BRIEF:
Each line from the one that contains "Privacy Policy (959, 2444)" through the end of the entries should be repeated exactly, with nothing added.

(Stored items)
"""
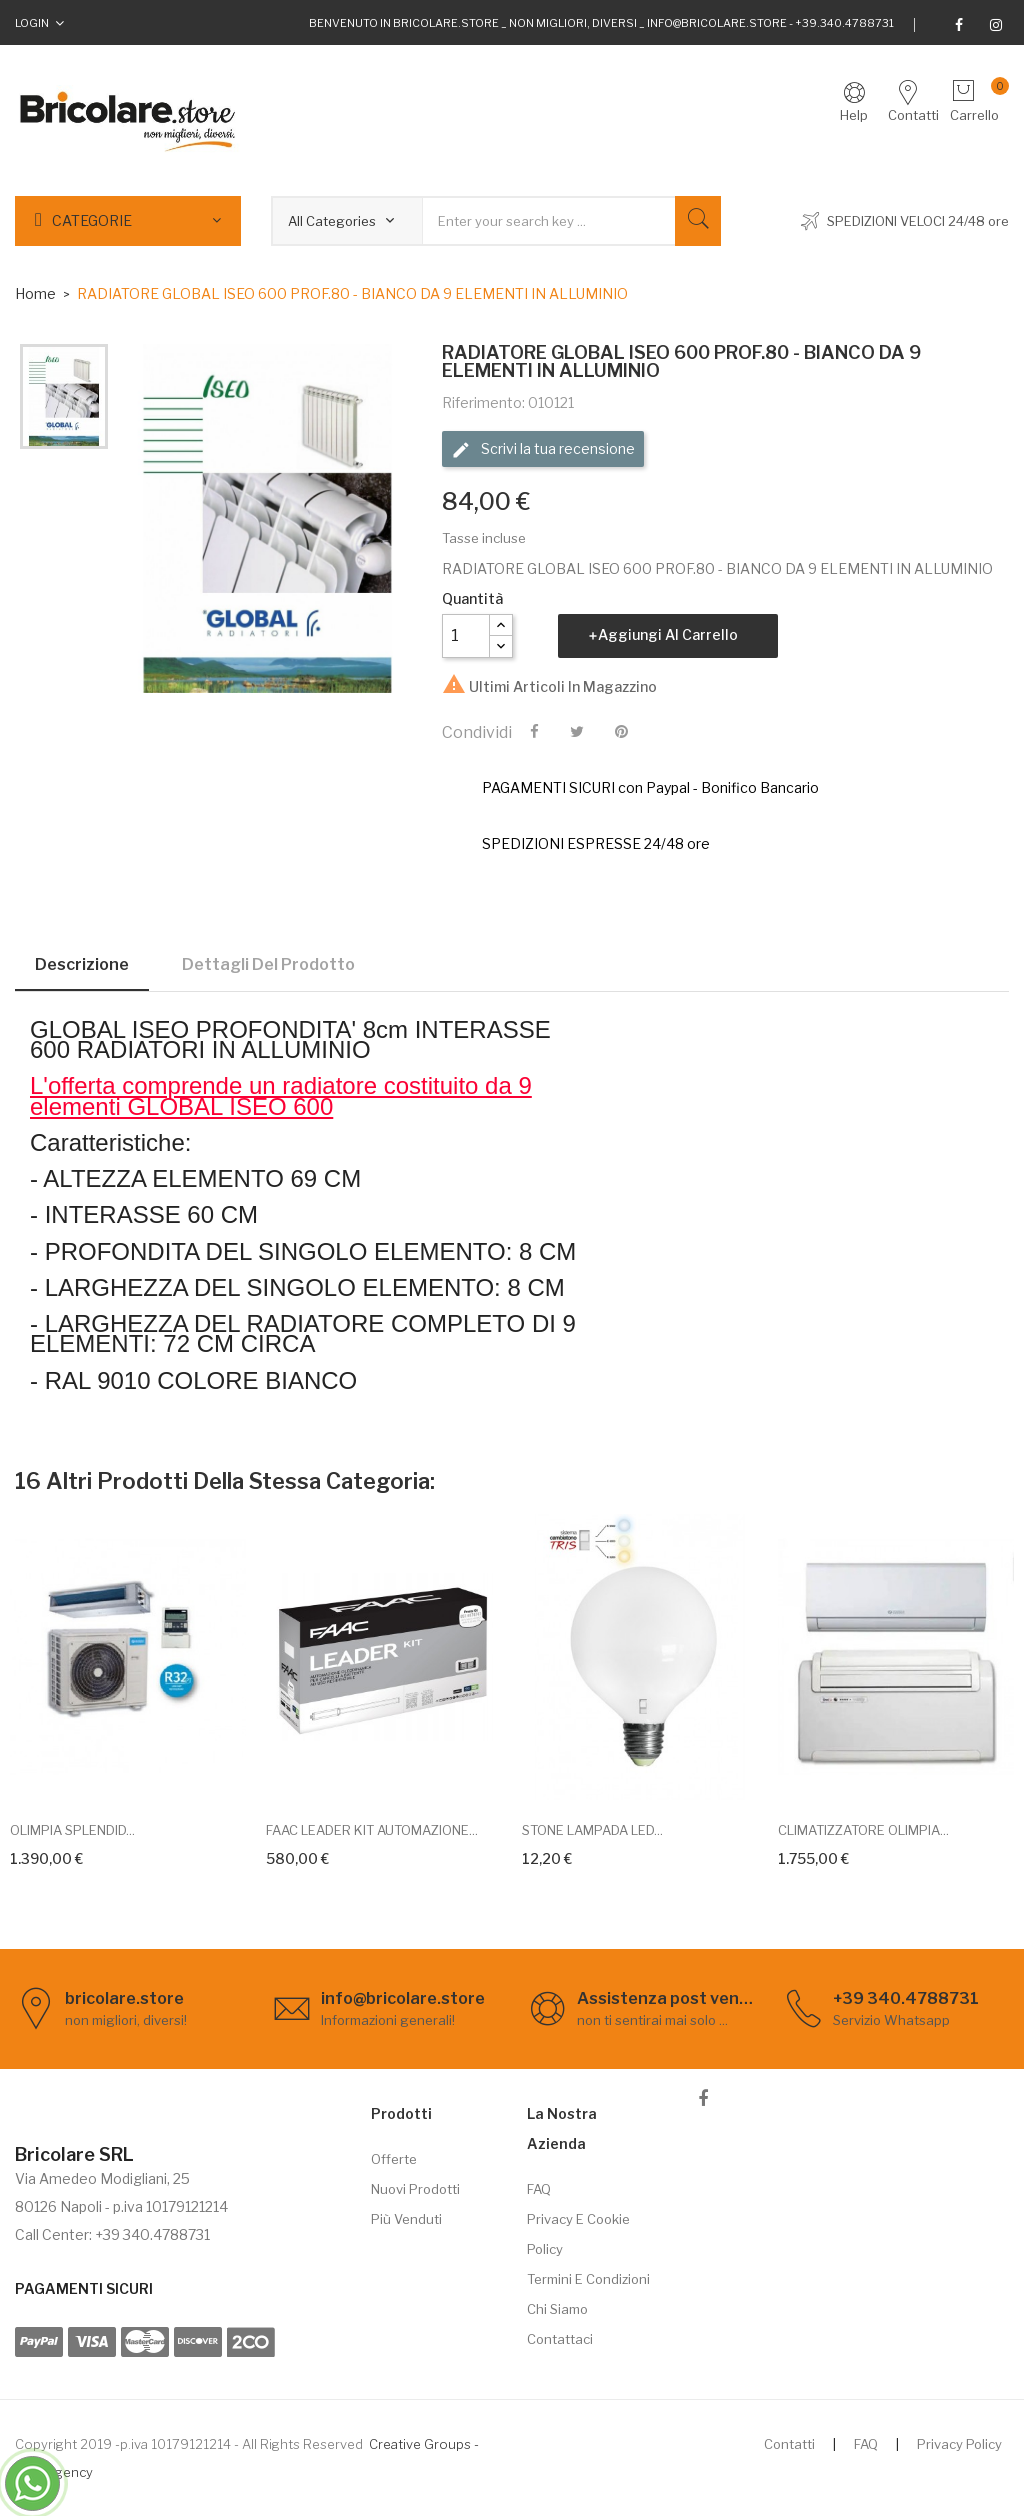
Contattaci (560, 2339)
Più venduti (406, 2219)
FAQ (539, 2189)
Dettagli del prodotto (268, 964)
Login (32, 23)
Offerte (394, 2159)
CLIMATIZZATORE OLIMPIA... (863, 1830)
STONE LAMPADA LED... (592, 1830)
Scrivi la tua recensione (543, 450)
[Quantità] (466, 636)
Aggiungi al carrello (668, 634)
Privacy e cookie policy (578, 2234)
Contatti (789, 2444)
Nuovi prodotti (415, 2189)
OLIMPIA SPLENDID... (72, 1830)
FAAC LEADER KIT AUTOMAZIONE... (372, 1830)
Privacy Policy (959, 2444)
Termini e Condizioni (588, 2279)
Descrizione (82, 964)
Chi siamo (557, 2309)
"""
OUTPUT OF THE EXERCISE:
Privacy Policy (959, 2444)
Termini e Condizioni (588, 2279)
Descrizione (82, 964)
Chi siamo (557, 2309)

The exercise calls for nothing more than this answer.